Nesta sede o A., aqui Recorrente, alega que o Tribunal recorrido omitiu pronúncia quanto à «questão de saber se a Recorrida agiu contrariamente à boa-fé quando omite a realização da escritura pública de venda do imóvel, pese embora ter formado a impressão, através da instrução do pedido de revisão do PIP, de que pretendia continuar a dotar a Recorrente de dados e elementos necessários para a tramitação do PIP».
Apreciemos.
Segundo o disposto no artigo 608.º, n.º 2, do CPCivil, o Tribunal «deve resolver todas as questões que as partes tenham submetido à sua apreciação, excetuadas aquelas cuja decisão esteja prejudicada pela solução dada a outras (…)».
No que aqui releva, o artigo 615.º n.º 1, alínea d), do CPCivil dispõe que «[é] nula a sentença quando o juiz deixe de pronunciar-se sobre questões que devesse apreciar (…)».

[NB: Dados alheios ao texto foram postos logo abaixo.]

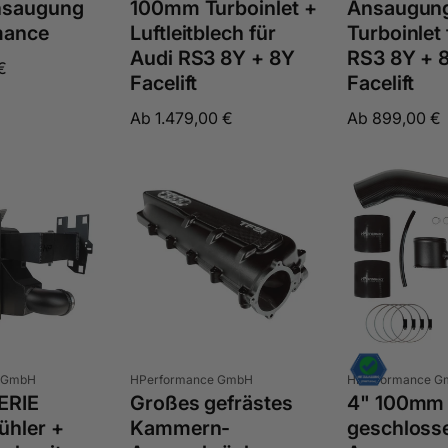
nsaugung
100mm Turboinlet +
Ansaugung
mance
Luftleitblech für
Turboinlet 
Audi RS3 8Y + 8Y
RS3 8Y + 
€
Facelift
Facelift
Normaler
Ab 1.479,00 €
Normaler
Ab 899,00 €
Preis
Preis
Anbieter:
Anbieter:
 GmbH
HPerformance GmbH
HPerformance 
ERIE
Großes gefrästes
4" 100mm
ühler +
Kammern-
geschloss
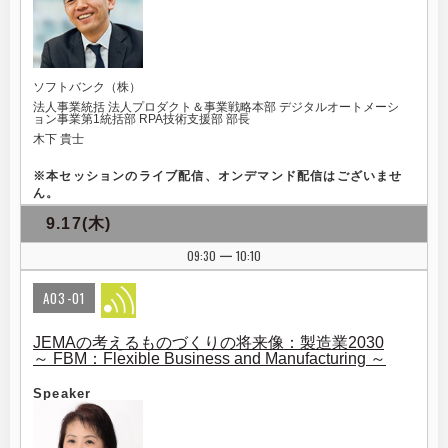
ソフトバンク（株）
法人事業統括 法人プロダクト＆事業戦略本部 デジタルオートメーシ
ョン事業第1統括部 RPA技術支援部 部長
木下 貴士
※
本セッションのライブ配信、オンデマンド配信はございませ
ん。
9.17(木)
09:30
10:10
|
A03-01
JEMAの考えるものづくりの将来像：製造業2030
～ FBM：Flexible Business and Manufacturing ～
Speaker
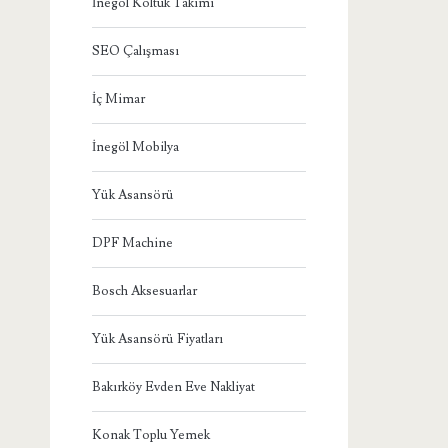
İnegöl Koltuk Takımı
SEO Çalışması
İç Mimar
İnegöl Mobilya
Yük Asansörü
DPF Machine
Bosch Aksesuarlar
Yük Asansörü Fiyatları
Bakırköy Evden Eve Nakliyat
Konak Toplu Yemek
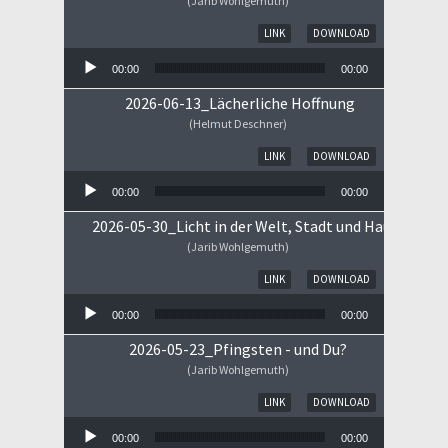
(Jarib Wohlgemuth)
Audio-Player
LINK
DOWNLOAD
00:00
00:00
2026-06-13_Lächerliche Hoffnung
(Helmut Deschner)
Audio-Player
LINK
DOWNLOAD
00:00
00:00
2026-05-30_Licht in der Welt, Stadt und Haus
(Jarib Wohlgemuth)
Audio-Player
LINK
DOWNLOAD
00:00
00:00
2026-05-23_Pfingsten - und Du?
(Jarib Wohlgemuth)
Audio-Player
LINK
DOWNLOAD
00:00
00:00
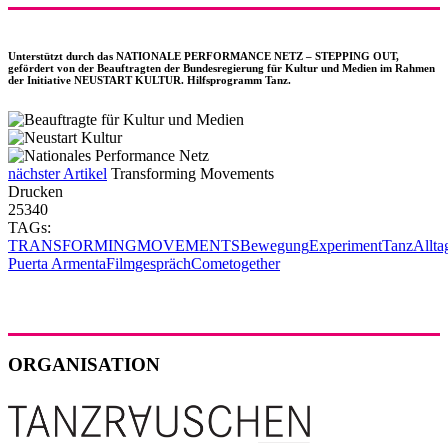
Unterstützt durch das NATIONALE PERFORMANCE NETZ – STEPPING OUT,
gefördert von der Beauftragten der Bundesregierung für Kultur und Medien im Rahmen
der Initiative NEUSTART KULTUR. Hilfsprogramm Tanz.
nächster Artikel
Transforming Movements
Drucken
25340
TAGs:
TRANSFORMING
MOVEMENTS
Bewegung
Experiment
Tanz
Allta
Puerta Armenta
Filmgespräch
Cometogether
ORGANISATION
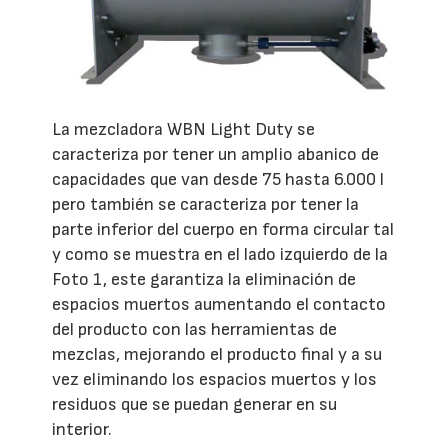
La mezcladora WBN Light Duty se
caracteriza por tener un amplio abanico de
capacidades que van desde 75 hasta 6.000 l
pero también se caracteriza por tener la
parte inferior del cuerpo en forma circular tal
y como se muestra en el lado izquierdo de la
Foto 1, este garantiza la eliminación de
espacios muertos aumentando el contacto
del producto con las herramientas de
mezclas, mejorando el producto final y a su
vez eliminando los espacios muertos y los
residuos que se puedan generar en su
interior.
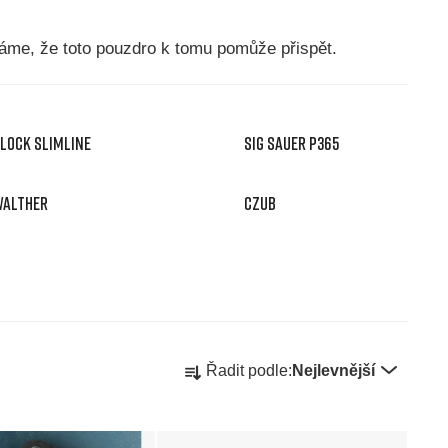
fáme, že toto pouzdro k tomu pomůže přispět.
LOCK SLIMLINE
SIG SAUER P365
ALTHER
CZUB
Ř
Řadit podle:
Nejlevnější
a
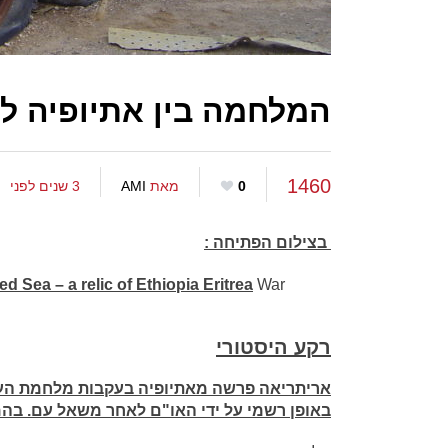
המלחמה בין אתיופיה ל
1460
0
מאת
AMI
3 שנים לפני
בצילום הפתיחה :
d Sea – a relic of Ethiopia Eritrea
War
רקע היסטורי
באופן רשמי על ידי האו"ם לאחר משאל עם. בהמ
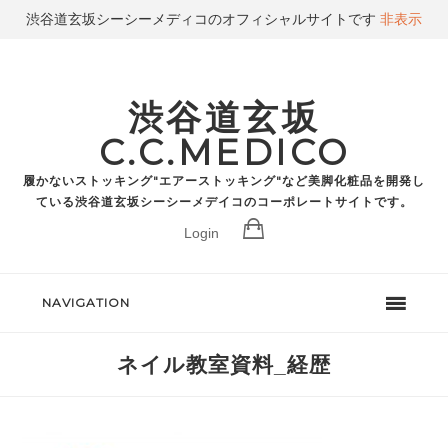
渋谷道玄坂シーシーメディコのオフィシャルサイトです
非表示
渋谷道玄坂
C.C.MEDICO
履かないストッキング"エアーストッキング"など美脚化粧品を開発し
ている渋谷道玄坂シーシーメデイコのコーポレートサイトです。
Login
NAVIGATION
ネイル教室資料_経歴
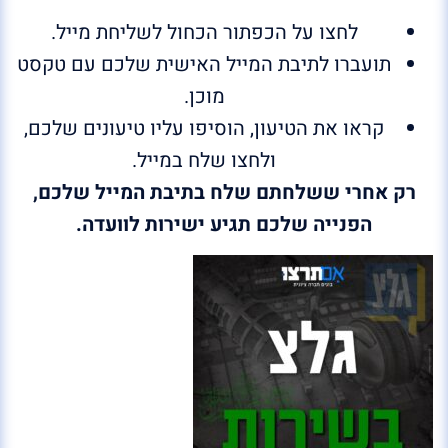
לחצו על הכפתור הכחול לשליחת מייל.
תועברו לתיבת המייל האישית שלכם עם טקסט
מוכן.
קראו את הטיעון, הוסיפו עליו טיעונים שלכם,
ולחצו שלח במייל.
רק אחרי ששלחתם שלח בתיבת המייל שלכם,
הפנייה שלכם תגיע ישירות לוועדה.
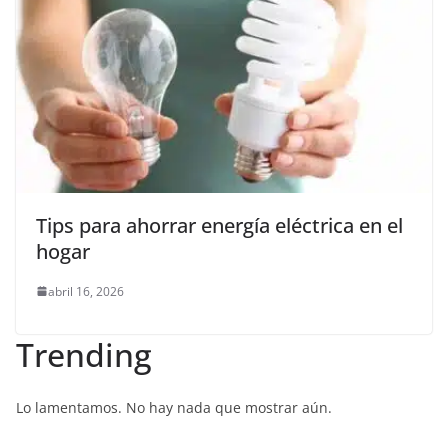
Tips para ahorrar energía eléctrica en el
hogar
abril 16, 2026
Trending
Lo lamentamos. No hay nada que mostrar aún.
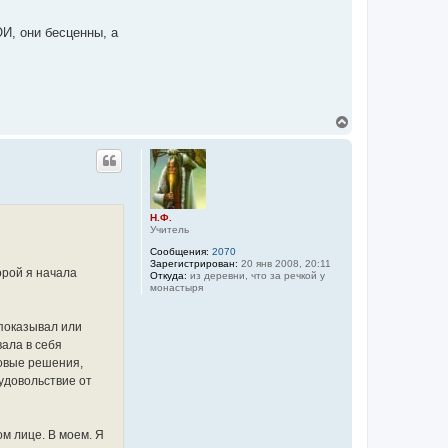
ОИ, они бесценны, а
В
е
р
н
у
т
ь
Н.Ф.
с
Учитель
я
к
Сообщения:
2070
н
Зарегистрирован:
20 янв 2008, 20:11
орой я начала
а
Откуда:
из деревни, что за речкой у
монастыря
ч
а
л
 показывал или
у
вала в себя
товые решения,
 удовольствие от
ом лице. В моем. Я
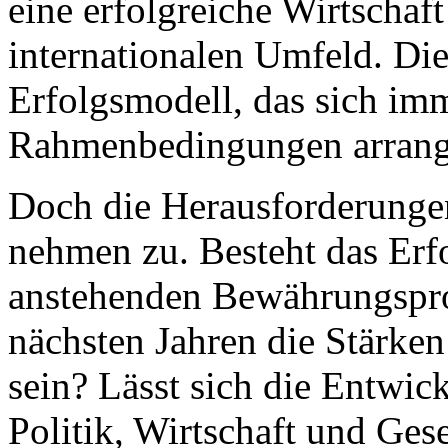
eine erfolgreiche Wirtschaf
internationalen Umfeld. Die
Erfolgsmodell, das sich im
Rahmenbedingungen arrangi
Doch die Herausforderunge
nehmen zu. Besteht das Erf
anstehenden Bewährungspr
nächsten Jahren die Stärk
sein? Lässt sich die Entwi
Politik, Wirtschaft und Ges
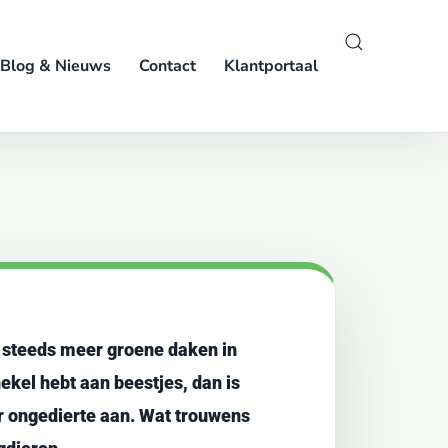
Blog & Nieuws
Contact
Klantportaal
 steeds meer groene daken in
ekel hebt aan beestjes, dan is
er ongedierte aan. Wat trouwens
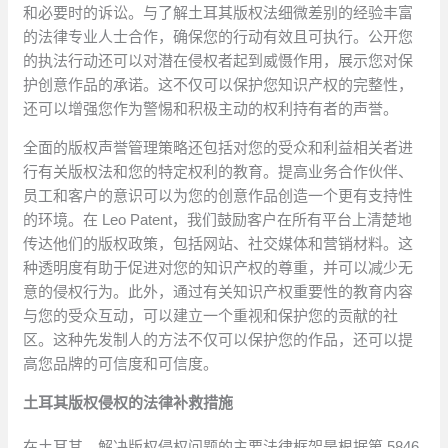
和必要时的诉讼。与了解土耳其版权法细微差别的经验丰富
的法律专业人士合作，确保您的行动有效且可执行。公开您
的执法行动还可以对潜在侵权者起到威慑作用，展示您对保
护创意作品的承诺。这不仅可以保护您知识产权的完整性，
还可以增强您作为警惕和积极主动的权利持有者的声誉。
全面的版权声誉管理策略还包括对您的受众和利益相关者进
行有关版权法和您的特定权利的教育。提高业务合作伙伴、
员工和客户的意识可以为您的创意作品创造一个更有支持性
的环境。在 Leo Patent，我们鼓励客户在所有平台上清楚地
传达他们的版权政策，包括网站、社交媒体和营销材料。这
种透明度有助于促进对您的知识产权的尊重，并可以减少无
意的侵权行为。此外，通过有关知识产权重要性的教育内容
与您的受众互动，可以建立一个重视和保护您的贡献的社
区。这种先发制人的方法不仅可以保护您的作品，还可以提
高您品牌的可信度和可信度。
土耳其版权侵权的法律补救措施
在土耳其，解决版权侵权问题的主要法律框架是根据第 5846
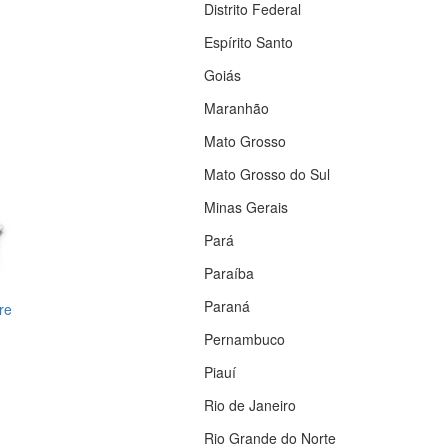
Distrito Federal
Espírito Santo
Goiás
Maranhão
Mato Grosso
Mato Grosso do Sul
Minas Gerais
Pará
Paraíba
Paraná
re
Pernambuco
Piauí
Rio de Janeiro
Rio Grande do Norte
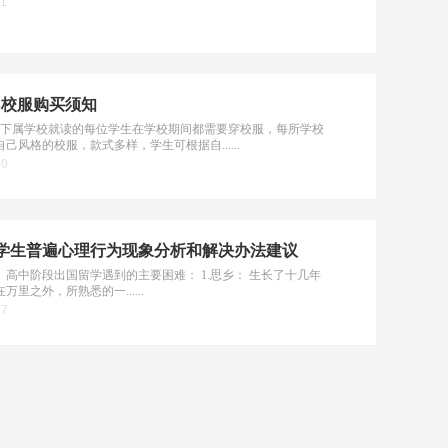
11
SB校服购买须知
DSB下属学校就读的每位学生在学校期间都需要穿校服，每所学校
己风格的校服，款式多样，学生可根据自......
20
学生普遍心理行为现象分析和解决办法建议
、高中阶段出国留学遇到的主要困难： 1.思乡： 生长了十几年
万里之外，所熟悉的一......
17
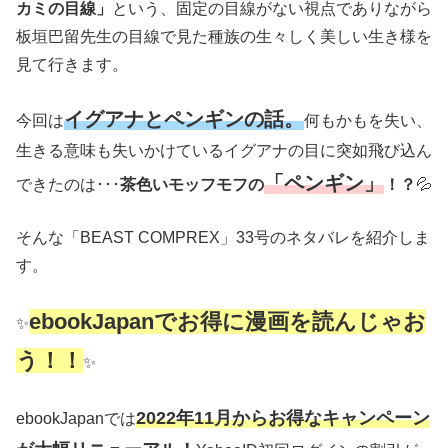
カミの目線」
という、固定の目線がない視点でありながら
板垣巴留先生の目線で見た種族の生々しく美しい生き様を
見て行きます。
イグアナとペンギンの話。
今回は
何もかもを失い、
生きる意味も失いかけているイグアナの目に突如飛び込ん
「ペンギン」
できたのは･･･
茶色いモッフモフの
！？
💦
そんな「BEAST COMPREX」33号のネタバレを紹介しま
す。
ebookJapanでお得に漫画を読んじゃお
✨
う！！
✨
2022年11月からお得なキャンペーン
ebookJapanでは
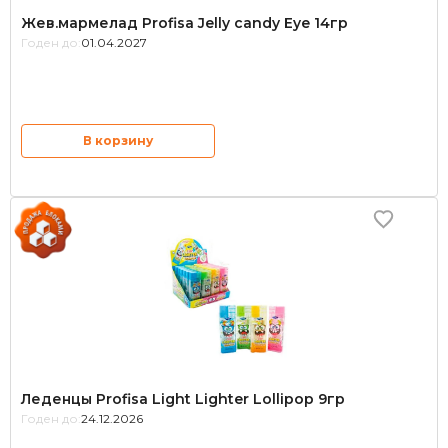
Жев.мармелад Profisa Jelly candy Eye 14гр
Годен до:
01.04.2027
В корзину
Леденцы Profisa Light Lighter Lollipop 9гр
Годен до:
24.12.2026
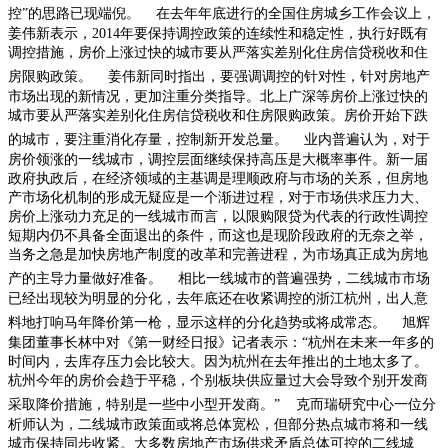
控”的思路已现端倪。
在去年年底进行的全国住房城乡工作会议上，
姜伟新表示，
2014
年要保持调控政策的连续性和稳定性，执行好既有
调控措施，房价上涨过快的城市要从严落实差别化住房信贷税收和住
房限购政策。
姜伟新同时指出，要强调调控的针对性，针对房地产
市场出现的新情况，更加注重分类指导。北上广深等房价上涨过快的
城市要从严落实差别化住房信贷税收和住房限购政策。房价开始下跌
的城市，要注重消化存量，控制新开发总量。
业内普遍认为，对于
房价领涨的一线城市，调控层面继续保持高压是大概率事件。新一届
政府执政后，在经济领域的主基调是理顺政府与市场的关系，但房地
产市场化机制的形成无疑应是一个渐进过程，对于市场供求压力大、
房价上涨动力充足的一线城市而言，以限购限贷为代表的行政性调控
短期内仍不具备全面退出的条件，而这也是现阶段政府的无奈之举，
当务之急是加快房地产制度的改革和完善进程，为市场真正成为房地
产的主导力量做好准备。
相比一线城市的普遍强势，二线城市市场
已经出现较为明显的分化，去年底还在收紧调控的浙江杭州，出人意
料地打响马年降价第一枪，显示这样的分化趋势或将成常态。
旭辉
集团董事长林中对《第一财经日报》记者表示：“杭州在未来一年多的
时间内，去库存压力会比较大。因为杭州在去年推出的土地太多了。
杭州今年的房价会趋于平稳，个别板块供应量过大会导致个别开发商
采取降价措施，特别是一些中小型开发商。”
克而瑞研究中心一位分
析师认为，二线城市政策面或将总体宽松，但部分热点城市将和一线
城市保持同步收紧。大多数房地产市场供求矛盾总体可控的二线城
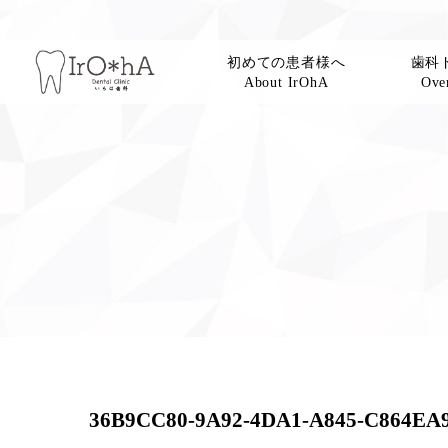
初めての患者様へ
歯科
About IrOhA
Over
36B9CC80-9A92-4DA1-A845-C864EA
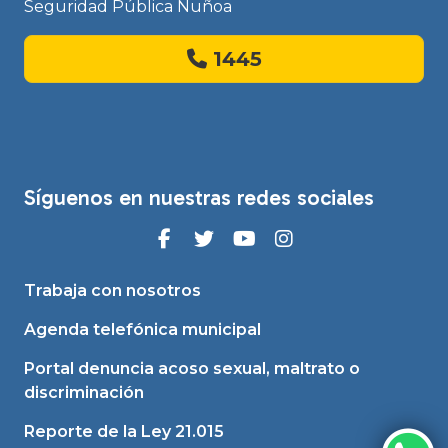
Seguridad Pública Ñuñoa
1445
Síguenos en nuestras redes sociales
Trabaja con nosotros
Agenda telefónica municipal
Portal denuncia acoso sexual, maltrato o
discriminación
Reporte de la Ley 21.015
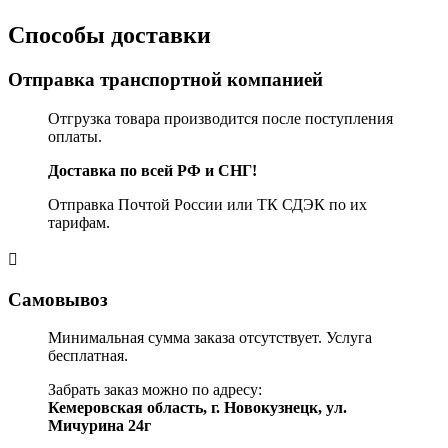
Способы доставки
Отправка транспортной компанией
Отгрузка товара производится после поступления
оплаты.
Доставка по всей РФ и СНГ!
Отправка Почтой России или ТК СДЭК по их
тарифам.
Самовывоз
Минимальная сумма заказа отсутствует. Услуга
бесплатная.
Забрать заказ можно по адресу:
Кемеровская область, г. Новокузнецк, ул.
Мичурина 24г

Na omissão de pronúncia estão, pois, em causa questões e não simples razões ou argumentos aduzidos pelas partes.
Sem prejuízo da prejudicialidade que o discurso jurídico impõe, o juiz deve referir-se aos temas, aos assuntos nucleares do processo, suscitados pelas partes, bem como àqueles de que oficiosamente deva conhecer, cumprido que se mostre o contraditório, não se exigindo, contudo, que o juiz aprecie toda e qualquer consideração ou argumento tecido pelas partes.  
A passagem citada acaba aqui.